# How often do you feed your golden?



## MyBentley (May 5, 2009)

Always 2 meals a day for our adult dogs. If feeding kibble, 2 feedings could reduce the chance of bloat; and it just seems like the energy levels would be more consistent.


----------



## Doodle (Apr 6, 2009)

Yes, I agree with My Bentley above. 2 meals...less chance of bloat, better energy, easier on the digestive system, simplifies giving meds when you have to give them twice a day with food.


----------



## NuttinButGoldens (Jan 10, 2009)

Puppy, 3 times. Adult, 2 times.


----------



## missmarstar (Jul 22, 2007)

I do feed them two meals a day, though since I feed raw and large meaty bones are difficult to cut into smaller portions, I feed them a small breakfast just so they get something in their tummies, and then their dinner is their substantial meal of the day. If my dogs wouldn't KILL ME, I'd cut them down to just one meal for convenience... lol but they won't let that happen and I've figured out a way that works just fine.


----------



## goldengirls550 (Jun 12, 2008)

Always 2 meals a day.


----------



## ggd (Apr 8, 2009)

MyBentley said:


> Always 2 meals a day for our adult dogs. If feeding kibble, 2 feedings could reduce the chance of bloat; and it just seems like the energy levels would be more consistent.


Same here.


----------



## amy22 (May 11, 2008)

I always have fed my dogs 2 meals a day, except when they were puppies, then it was 3.


----------



## dogluver04 (Jul 5, 2008)

Both my Girls get fed twice a day.. Chloe gets 1 cup in the am and 1cup in the pm.. Cedar who is only 10 months gets 2 cups in the am and 2 cups in the pm.. She is way more active then Chloe and needs the extra cup.. 

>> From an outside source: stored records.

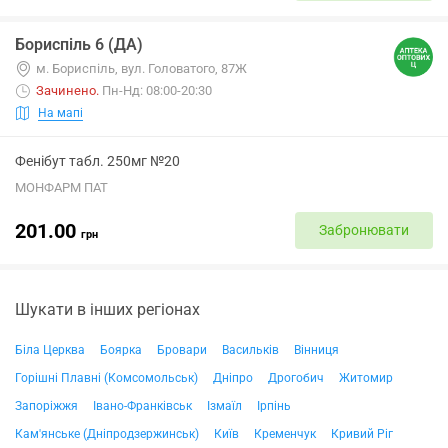
Бориспіль 6 (ДА)
м. Бориспіль, вул. Головатого, 87Ж
Зачинено
.
Пн-Нд: 08:00-20:30
На мапі
Фенібут табл. 250мг №20
МОНФАРМ ПАТ
201.00
Забронювати
грн
Шукати в інших регіонах
Біла Церква
Боярка
Бровари
Васильків
Вінниця
Горішні Плавні (Комсомольськ)
Дніпро
Дрогобич
Житомир
Запоріжжя
Івано-Франківськ
Ізмаїл
Ірпінь
Кам'янське (Дніпродзержинськ)
Київ
Кременчук
Кривий Ріг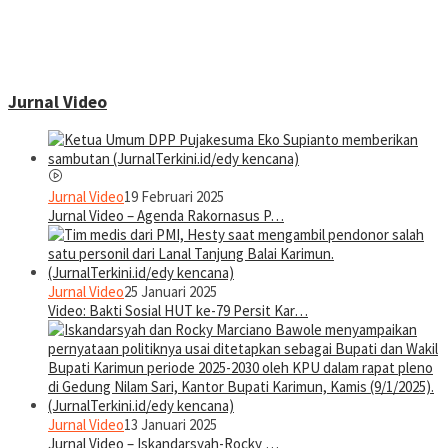
Jurnal Video
Jurnal Video
19 Februari 2025
Jurnal Video – Agenda Rakornasus P…
Jurnal Video
25 Januari 2025
Video: Bakti Sosial HUT ke-79 Persit Kar…
Jurnal Video
13 Januari 2025
Jurnal Video – Iskandarsyah-Rocky …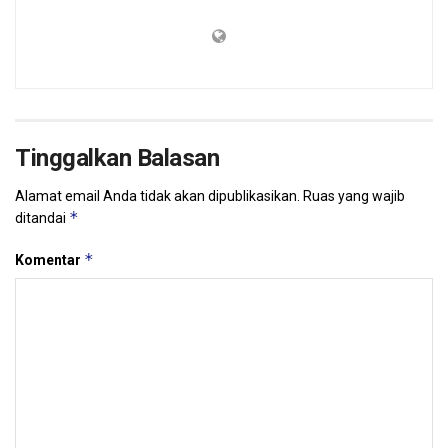
Tinggalkan Balasan
Alamat email Anda tidak akan dipublikasikan.
Ruas yang wajib
*
ditandai
*
Komentar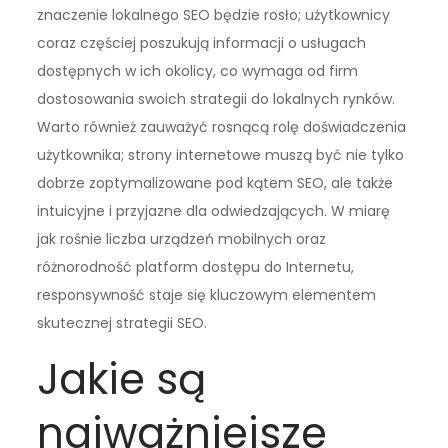
znaczenie lokalnego SEO będzie rosło; użytkownicy
coraz częściej poszukują informacji o usługach
dostępnych w ich okolicy, co wymaga od firm
dostosowania swoich strategii do lokalnych rynków.
Warto również zauważyć rosnącą rolę doświadczenia
użytkownika; strony internetowe muszą być nie tylko
dobrze zoptymalizowane pod kątem SEO, ale także
intuicyjne i przyjazne dla odwiedzających. W miarę
jak rośnie liczba urządzeń mobilnych oraz
różnorodność platform dostępu do Internetu,
responsywność staje się kluczowym elementem
skutecznej strategii SEO.
Jakie są
najważniejsze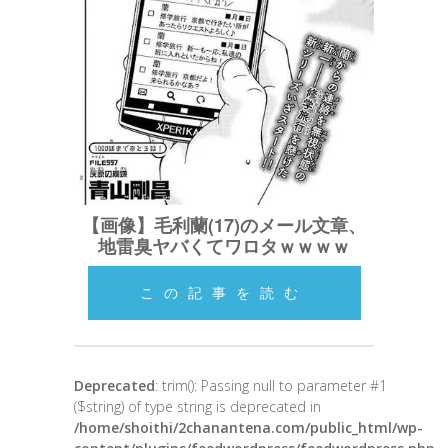
【画像】毛利蘭(17)のメール文章、
地雷臭ヤバくてワロタｗｗｗｗ
この記事を読む
Deprecated
: trim(): Passing null to parameter #1
($string) of type string is deprecated in
/home/shoithi/2chanantena.com/public_html/wp-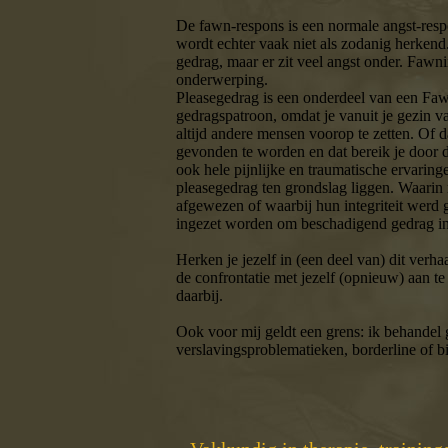
De fawn-respons is een normale angst-resp
wordt echter vaak niet als zodanig herkend
gedrag, maar er zit veel angst onder. Fawnin
onderwerping.
Pleasegedrag is een onderdeel van een Fa
gedragspatroon, omdat je vanuit je gezin 
altijd andere mensen voorop te zetten. Of d
gevonden te worden en dat bereik je door 
ook hele pijnlijke en traumatische ervaring
pleasegedrag ten grondslag liggen. Waarin
afgewezen of waarbij hun integriteit werd
ingezet worden om beschadigend gedrag i
Herken je jezelf in (een deel van) dit verha
de confrontatie met jezelf (opnieuw) aan te
daarbij.
Ook voor mij geldt een grens: ik behandel
verslavingsproblematieken, borderline of bi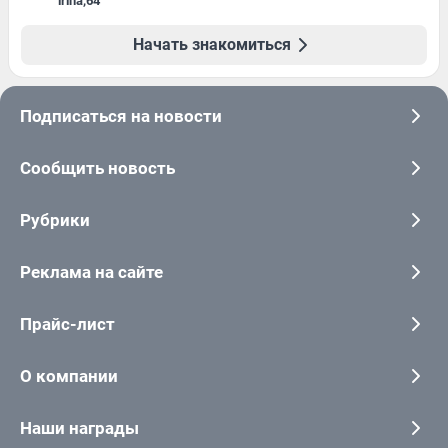
irina
,
64
Начать знакомиться
Подписаться на новости
Сообщить новость
Рубрики
Реклама на сайте
Прайс-лист
О компании
Наши награды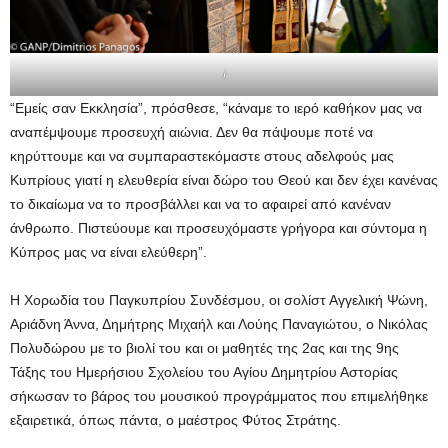
i
“Εμείς σαν Εκκλησία”, πρόσθεσε, “κάναμε το ιερό καθήκον μας να
αναπέμψουμε προσευχή αιώνια. Δεν θα πάψουμε ποτέ να
κηρύττουμε και να συμπαραστεκόμαστε στους αδελφούς μας
Κυπρίους γιατί η ελευθερία είναι δώρο του Θεού και δεν έχει κανένας
το δικαίωμα να το προσβάλλει και να το αφαιρεί από κανέναν
άνθρωπο. Πιστεύουμε και προσευχόμαστε γρήγορα και σύντομα η
Κύπρος μας να είναι ελεύθερη”.
Η Χορωδία του Παγκυπρίου Συνδέσμου, οι σολίστ Αγγελική Ψώνη,
Αριάδνη Άννα, Δημήτρης Μιχαήλ και Λούης Παναγιώτου, ο Νικόλας
Πολυδώρου με το βιολί του και οι μαθητές της 2ας και της 9ης
Τάξης του Ημερήσιου Σχολείου του Αγίου Δημητρίου Αστορίας
σήκωσαν το βάρος του μουσικού προγράμματος που επιμελήθηκε
εξαιρετικά, όπως πάντα, ο μαέστρος Φύτος Στράτης.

Before we got Cedar I was only feeding Chloe once a day, 2 cups, but she would eat that one meal all day. She would nibble here and there. But once Cedar came around there was no leaving food down throughout the day! so Chloe got back on a morning and night schedule.


----------



## Bender (Dec 30, 2008)

Once a day, usually at bedtime or after our dinner, so they're calm and quiet for the night. I find usually they're too busy during the day to stay quiet for a few hours afterwards, and with the risk of bloat, I'd rather just feed at night before they go to sleep for the night. Sometimes they'll have bones or something during the day, or I rotate who is outside with a bone.

Lana


----------



## sharlin (Feb 26, 2007)

3 times a day - just cause I like to spoil 'em. Unless I decide to fix 'em brunch somedays!!


----------



## Bock (Jun 23, 2008)

amy22 said:


> I always have fed my dogs 2 meals a day, except when they were puppies, then it was 3.


ditto here


----------



## cinnamonteal (May 16, 2008)

2 meals a day plus part of his daily ration gets set aside for training treats and /or his nap time kong.


----------



## HovawartMom (Aug 10, 2006)

Two meals cos it's easier,on their tummies!.


----------



## honeysmum (Dec 4, 2007)

I Feed twice a day between 7.30/8.00am and 5pm/6pm have always worked on the princible how hungry would I if I only ate once in 24 hours even if I had a huge meal,I know dogs are different but I think cutting the food ration in 2 is better and is less likely to cause bloat and food aggression issues. 
Just my TPW


----------



## GoldenOwner12 (Jun 18, 2008)

I feed my babies at night time after i have eatten my dinner. I do it cause i find it easier for me. They do get bones 2-3 times a week & sometimes treats eg flavoured biscuit bones.


----------



## Darcy (May 7, 2009)

Darcy get's 1 1/2 cup's twice a day one in the am and one in the pm. Jessi get's the same amount as darcy. Sasha my 9 week old golden girl get's 2 cup's in the am and 2 cup's in the pm but she is high energy as most puppies are.


----------